Install PyTorch first (select the wheel that matches your CUDA version), then the remaining packages:
pip install torch --index-url https://download.pytorch.org/whl/cu121
pip install fastapi uvicorn loguru transformers openai anthropic google.generativeai vllm
vllm requires a CUDA-capable GPU. Omit it if you are running on CPU or will only use the HuggingFace Inference API backend.
3

Start the server

Change into the server directory and launch uvicorn on port 23337 (the port LeanCopilot defaults to):
cd lean_dojo_v2/external_api/python/
uvicorn server:app --port 23337
The server logs startup messages via loguru. Once you see Application startup complete, the endpoints are live.

Available Endpoints

The server (server.py) exposes two POST routes:

POST /generate

Accepts a tactic generation request and returns ranked tactic candidates. Optionally integrates a LeanProgress scorer to attach reward signals to each candidate. Request body:
{
  "name": "deepseek",
  "input": "n : ℕ\n⊢ gcd n n = n",
  "prefix": null,
  "use_reward": false
}
FieldTypeDescription
namestringModel bundle key registered in server.py (e.g., "deepseek").
inputstringThe current Lean proof state (goal string).
prefixstring | nullOptional tactic prefix to constrain generation.
use_rewardbooleanIf true, runs each candidate through the LeanProgress scorer and returns steps_remaining and reward fields. Requires LEANPROGRESS_MODEL to be set.
Response body:
{
  "outputs": [
    {
      "output": "exact Nat.gcd_self n",
      "score": 0.91,
      "model_score": 0.91,
      "steps_remaining": null,
      "reward": null
    }
  ]
}
Each Generation object in outputs has:
FieldTypeDescription
outputstringThe generated tactic text.
scorefloatComposite score (equals reward when use_reward=true, otherwise the model log-probability score).
model_scorefloat | nullRaw log-probability score from the generation model. Only populated when use_reward=true.
steps_remainingfloat | nullPredicted steps remaining from LeanProgress (only populated when use_reward=true).
rewardfloat | nullNegative of steps_remaining — higher is better (only when use_reward=true).
If use_reward: true is sent but no LEANPROGRESS_MODEL environment variable is configured, the server returns HTTP 400 with "LeanProgress scoring requested but no model configured." Set the variable before starting the server.

POST /encode

Returns a dense embedding vector for the given input string. Only available for model bundles whose generator implements the Encoder mixin. Request body:
{
  "name": "deepseek",
  "input": "n : ℕ\n⊢ gcd n n = n"
}
Response body:
{
  "outputs": [0.021, -0.134, 0.879, "..."]
}
If the requested model does not support encoding, the server returns HTTP 400.

Model Bundles

The server registers models as ModelBundle objects that pair a Generator with an optional LeanProgressScorer:
from external_models import HFTacticGenerator
from leanprogress import LeanProgressScorer
from dataclasses import dataclass
from typing import Optional

@dataclass
class ModelBundle:
    generator: Generator
    progress_scorer: Optional[LeanProgressScorer] = None
The default bundle registered in server.py wraps deepseek-ai/DeepSeek-Prover-V2-671B:novita via the HuggingFace Inference router:
models = {
    "deepseek": ModelBundle(
        generator=HFTacticGenerator(
            model="deepseek-ai/DeepSeek-Prover-V2-671B:novita",
            temperature=0.6,
            max_new_tokens=256,
            top_p=0.9,
            length_penalty=0,
            num_return_sequences=4,
            do_sample=True,
            output_scores=True,
            output_logits=False,
            return_dict_in_generate=True,
            device="auto",
        ),
        progress_scorer=_build_progress_scorer(),
    ),
}
Add additional bundles by extending the models dictionary with new keys before starting the server.

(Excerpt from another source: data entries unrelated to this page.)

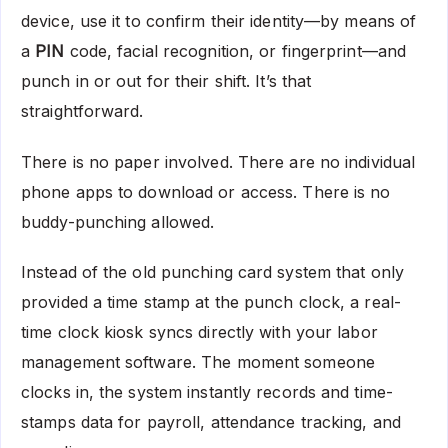
device, use it to confirm their identity—by means of
a
PIN
code, facial recognition, or fingerprint—and
punch in or out for their shift. It’s that
straightforward.
There is no paper involved. There are no individual
phone apps to download or access. There is no
buddy-punching allowed.
Instead of the old punching card system that only
provided a time stamp at the punch clock, a real-
time clock kiosk syncs directly with your labor
management software. The moment someone
clocks in, the system instantly records and time-
stamps data for payroll, attendance tracking, and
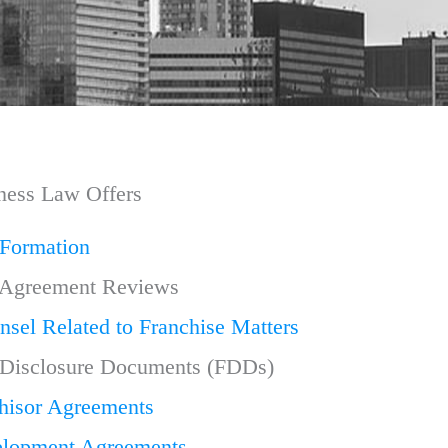
ness Law Offers
 Formation
 Agreement Reviews
nsel Related to Franchise Matters
 Disclosure Documents (FDDs)
hisor Agreements
elopment Agreements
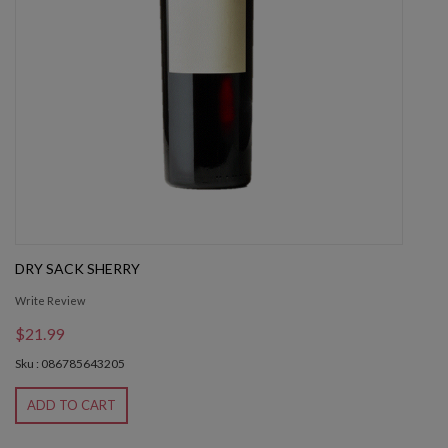
DRY SACK SHERRY
Write Review
$21.99
Sku : 086785643205
ADD TO CART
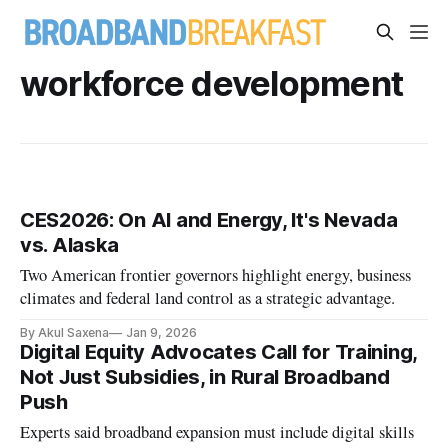
workforce development
CES2026: On AI and Energy, It's Nevada
vs. Alaska
Two American frontier governors highlight energy, business
climates and federal land control as a strategic advantage.
By Akul Saxena
Jan 9, 2026
Digital Equity Advocates Call for Training,
Not Just Subsidies, in Rural Broadband
Push
Experts said broadband expansion must include digital skills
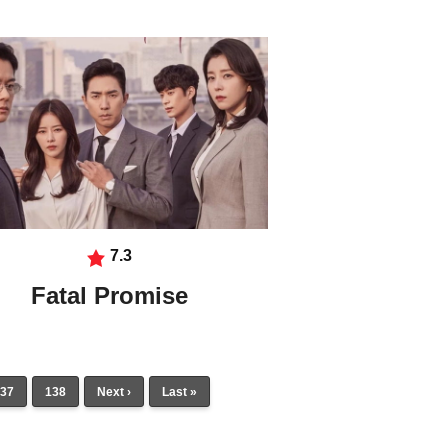
7.3
Fatal Promise
37
138
Next ›
Last »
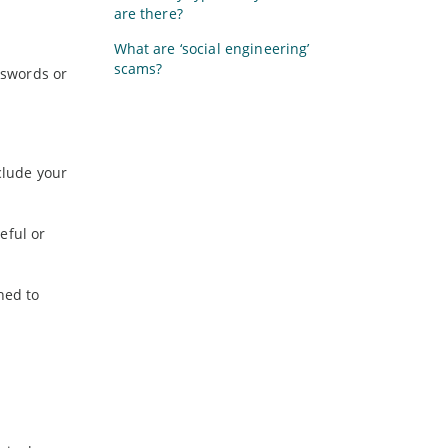
are there?
What are ‘social engineering’
scams?
sswords or
clude your
eful or
ned to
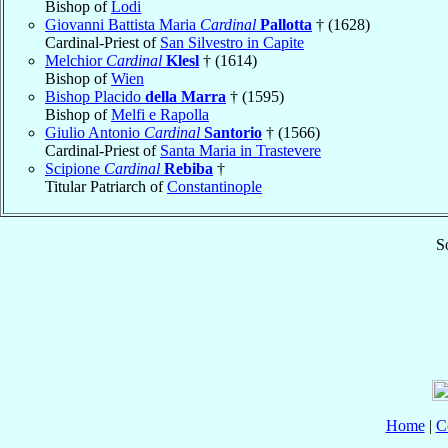
Bishop of
Lodi
Giovanni Battista Maria
Cardinal
Pallotta
† (1628)
Cardinal-Priest of
San Silvestro in Capite
Melchior
Cardinal
Klesl
† (1614)
Bishop of
Wien
Bishop Placido
della Marra
† (1595)
Bishop of
Melfi e Rapolla
Giulio Antonio
Cardinal
Santorio
† (1566)
Cardinal-Priest of
Santa Maria in Trastevere
Scipione
Cardinal
Rebiba
†
Titular Patriarch of
Constantinople
S
Home
|
C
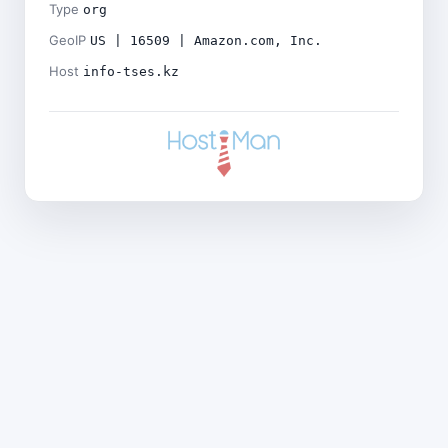
Type
org
GeoIP
US | 16509 | Amazon.com, Inc.
Host
info-tses.kz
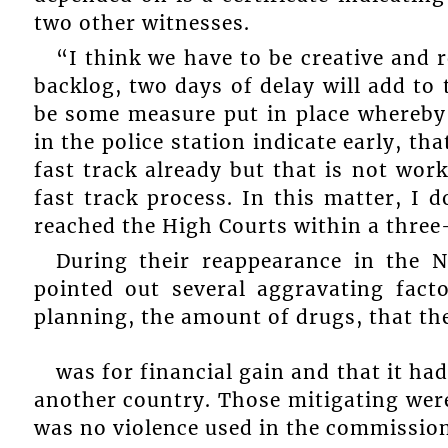
two other witnesses.
“I think we have to be creative and r
backlog, two days of delay will add to 
be some measure put in place whereby 
in the police station indicate early, th
fast track already but that is not wor
fast track process. In this matter, I
reached the High Courts within a thre
During their reappearance in the 
pointed out several aggravating fact
planning, the amount of drugs, that th
was for financial gain and that it had
another country. Those mitigating wer
was no violence used in the commission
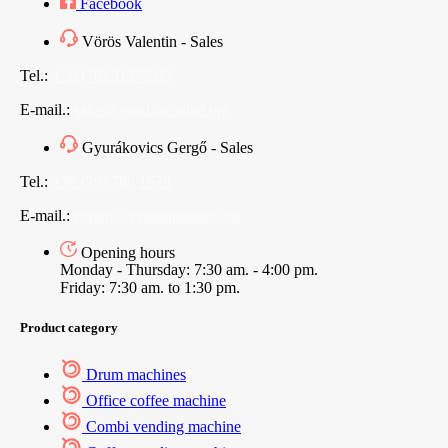
Facebook
Vörös Valentin - Sales
Tel.:
+36 (70) 312 7565
E-mail.:
sales@vendingoutlet.org
Gyurákovics Gergő - Sales
Tel.:
+36 (70) 786 1678
E-mail.:
export@vendingoutlet.org
Opening hours
Monday - Thursday: 7:30 am. - 4:00 pm.
Friday: 7:30 am. to 1:30 pm.
Product category
Drum machines
Office coffee machine
Combi vending machine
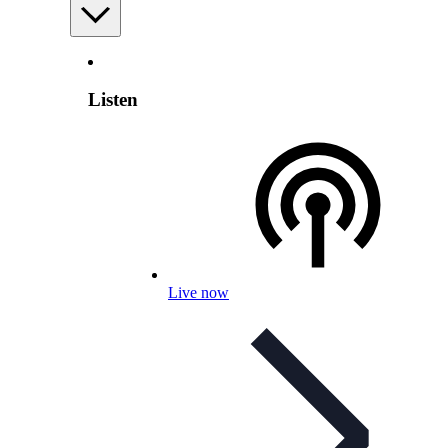
Listen
Live now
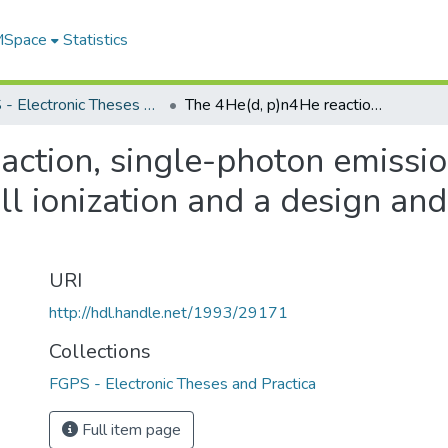
 MSpace
Statistics
FGPS - Electronic Theses and Practica
The 4He(d, p)n4He reaction, single-photon emission following proton-induced double K-shell ionization and a design and feasibility study for a proton microprobe
action, single-photon emissio
 ionization and a design and f
URI
http://hdl.handle.net/1993/29171
Collections
FGPS - Electronic Theses and Practica
Full item page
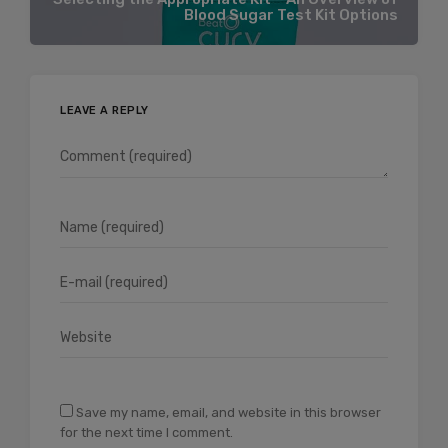
Blood Sugar Test Kit Options
LEAVE A REPLY
Save my name, email, and website in this browser
for the next time I comment.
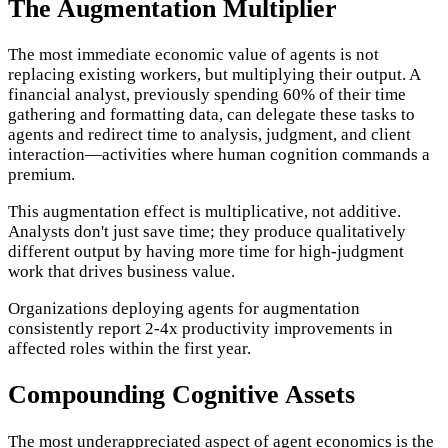
The Augmentation Multiplier
The most immediate economic value of agents is not
replacing existing workers, but multiplying their output. A
financial analyst, previously spending 60% of their time
gathering and formatting data, can delegate these tasks to
agents and redirect time to analysis, judgment, and client
interaction—activities where human cognition commands a
premium.
This augmentation effect is multiplicative, not additive.
Analysts don't just save time; they produce qualitatively
different output by having more time for high-judgment
work that drives business value.
Organizations deploying agents for augmentation
consistently report 2-4x productivity improvements in
affected roles within the first year.
Compounding Cognitive Assets
The most underappreciated aspect of agent economics is the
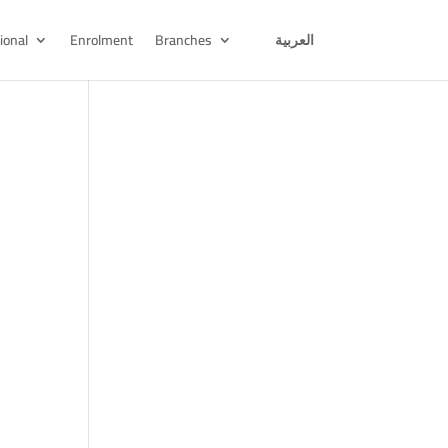
ional
Enrolment
Branches
العربية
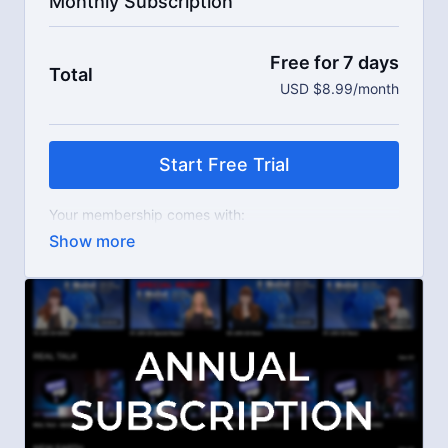
Monthly Subscription
Free for 7 days
Total
USD $8.99/month
Start Free Trial
Your membership comes with:
Access to workshops, challenges, and series.
An invite to our exclusive community where we
engage directly with our members.
New content every week.
Live streams.
Extra downloadable materials.
Limit expenses with easy month-to-month
payments.
There's no commitment and you can cancel any time!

HFTacticGenerator — HuggingFace Inference API Backend

The HFTacticGenerator class (external_models/hf_runner.py) calls the HuggingFace Inference Router (https://router.huggingface.co/v1/chat/completions) and requires the HF_TOKEN environment variable:
from lean_dojo_v2.external_api.python.external_models.hf_runner import HFTacticGenerator

generator = HFTacticGenerator(
    model_name="deepseek-ai/DeepSeek-Prover-V2-671B:novita"
)

# Generate a tactic candidate for a proof state
tactic = generator.generate("n : ℕ\n⊢ gcd n n = n")
# Returns a tactic string, or "sorry" on failure

# Generate a complete proof for a theorem statement
proof = generator.generate_whole_proof(
    "theorem gcd_self (n : ℕ) : Nat.gcd n n = n := by"
)
HFTacticGenerator also deduplicates across calls: once a (input, tactic) pair has been returned, it skips that pair and tries the next candidate, reducing redundant suggestions during beam search.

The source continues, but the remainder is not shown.